Lastly a message manifest is generated which contains the content hashes of each previous block. This manifest is signed by the sending key and also sent to the recipient.
On the receiving side blocks are kept in the journal until the manifest is received, then the message can be verified and decoded for the receiving application.
For messages larger than N
MB (tbd), a sending router MUST generate
a PushNotice
before the final message manifest has been generated.
#![allow(unused)] fn main() { struct PushNotice { sender: <Address>, recipient: <Address>, estimate_size: usize, // size in bytes } }
A receiving router MAY accept this notice by simply not responding, or MAY reject the incoming message (for example via an automatic filtering rule). The sequence ID can be obtained from the containing carrier frame.
#![allow(unused)] fn main() { struct DenyNotice { id: <Sequence Id> } }
When receiving a DenyNotice
a sending router MUST immediately
terminate encoding and transmission. Any intermediary router that
encounters a DenyNotice
, which holds frames in its journal
associated with a stream ID MUST remove these frames from their
journals.
Pull routing
An incoming message stream is still turned into ERIS blocks which are encoded, encrypted, and content addressed. Each block is saved in the journal as it is generated, but not dispatched. Once the manifest has been created it will be sent towards the recipient peer.
This message routing mode will be used either:
- When a sending client marks a message as a "Pull Payload"
- When an active sending stream is interrupted by a broken connection
When the recipient router receives the signed message manifest it MAY generate a set of pull request messages for the sender.
#![allow(unused)] fn main() { PullRequest { urn: "25660fc21c9b25b7fde985b8ae61b36dedcb8b0192e691eda60dff7c0e5ff00a" } }
Appendix C: route scoring API
Currently this API is not exposed outside of the router and there is no mechanism to load external route scoring modules at runtime. Nonetheless, additional route scorers can be added to the ratmand source tree, which comply to the following API:
#![allow(unused)] fn main() { #[async_trait] trait RouteScorer { async fn configure(&self, _ctx: &Arc<RatmanContext>, _cfg: &mut ScorerConfiguration ) -> Result<()> { Ok(()) } async fn irq_live_announcement(&self, _a: &AnnounceFrame, _cfg: &mut ScorerConfiguration ) -> Result<()> { Ok(()) } async fn compute(&self, _stream_size: usize, _cfg: &ScorerConfiguration, _meta: &[&RouteData] ) -> Result<EpNeighbourPair>; } }
The implementation of configure
and irq_live_announcement
are optional, since the two default scoring mechanisms can run stateless.
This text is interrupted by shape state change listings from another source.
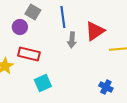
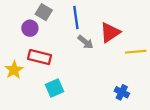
gray arrow: (72, 40) -> (85, 42), turned -56

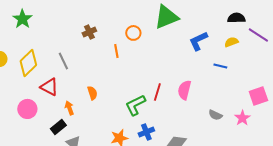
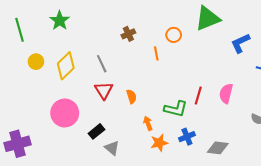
red triangle: (49, 87) -> (104, 90), moved, turned 30
green L-shape: (135, 105) -> (176, 109), turned -140
orange arrow: (69, 108) -> (148, 123), moved
pink circle: (27, 109) -> (65, 113), size x1.4

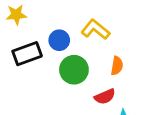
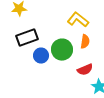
blue circle: (59, 40) -> (41, 56), moved
orange semicircle: (117, 66) -> (85, 42), moved

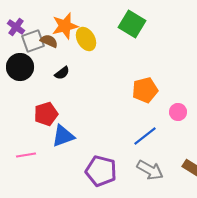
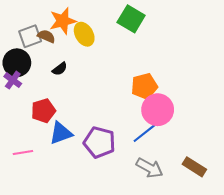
purple cross: (16, 27) -> (13, 80), moved
pink circle: (178, 112) -> (158, 110), moved, size x1.8
purple pentagon: (101, 171) -> (99, 142), moved

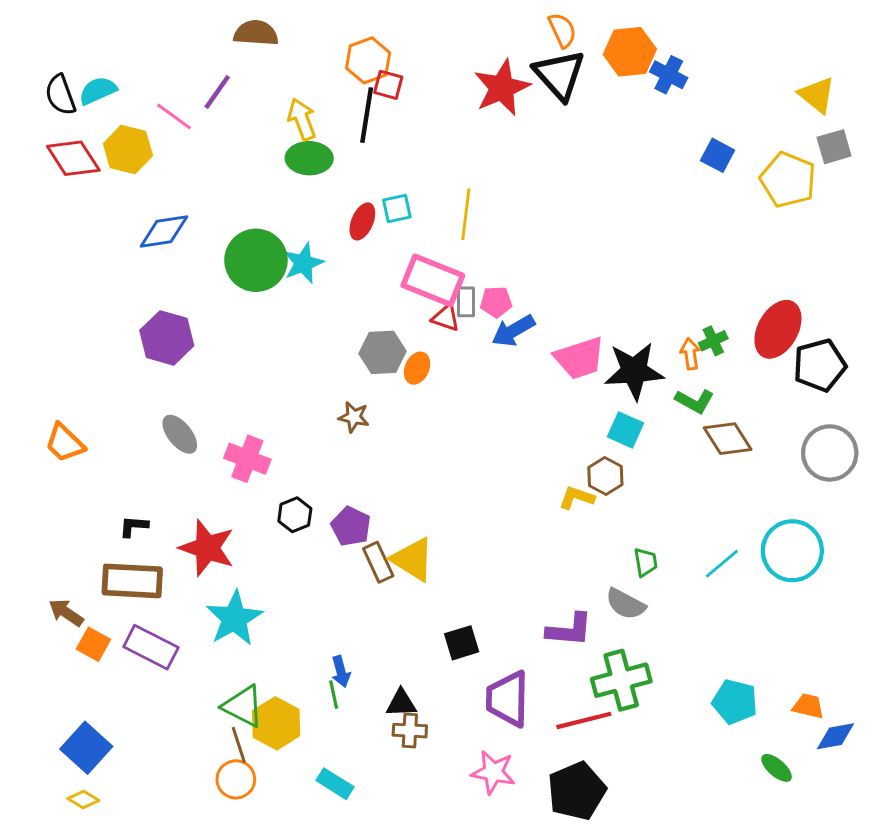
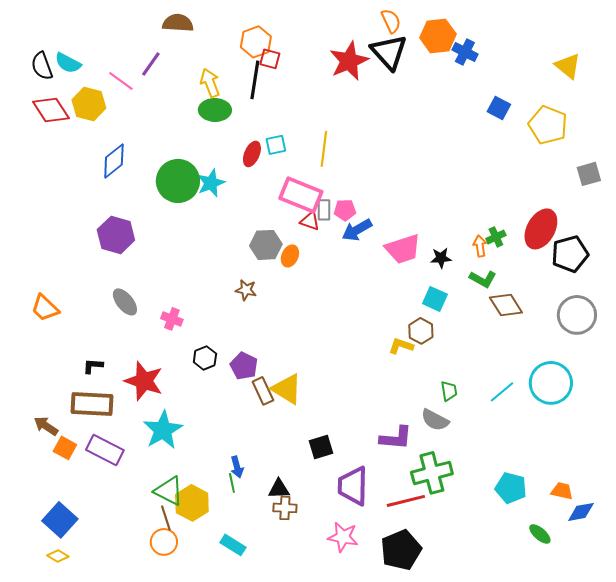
cyan semicircle: (98, 91) -> (68, 63), turned -128
gray square: (834, 147) -> (589, 174), moved
blue diamond: (164, 232) -> (114, 161), turned -30
black star: (634, 371) -> (441, 258), size x0.5
pink cross: (247, 459) -> (172, 319), size x0.7

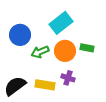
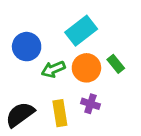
green rectangle: (87, 48) -> (116, 64), turned 40
yellow rectangle: (45, 85) -> (60, 113), turned 72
Nonetheless configuration and "announcement capture" is supported via this API.
For any given route scoring module a ScorerConfiguration
type is constructed and kept in memory along-side the actual scorer. It's defined as follows:
#![allow(unused)] fn main() { struct ScorerConfiguration { trust_scores: BTreeMap<Address, u32>, } }
It contains a mapping of user-provided trust scores for a set of addresses Trusted addresses indicate that the user of the device has manually verified the authenticity and validity of a given peer address (for example, that an address does really belong to a given user). Addresses that have no associated trust score MUST NOT be included in the configuration set. Currently trust scores are defined per-device. It is left as an implementation detail to a scoring module how to compute trust scores based on the available router state.
When calling compute
on the route scoring API a module SHOULD return a valid neighbour link and target ID (the link is a connection, the target is a selector for a specific peer on that sub-network). In case no route could be selected this function MUST return NonfatalError::NoAvailableRoute
which either fails-over into the next selection strategy or pause routing until a live link could be established again.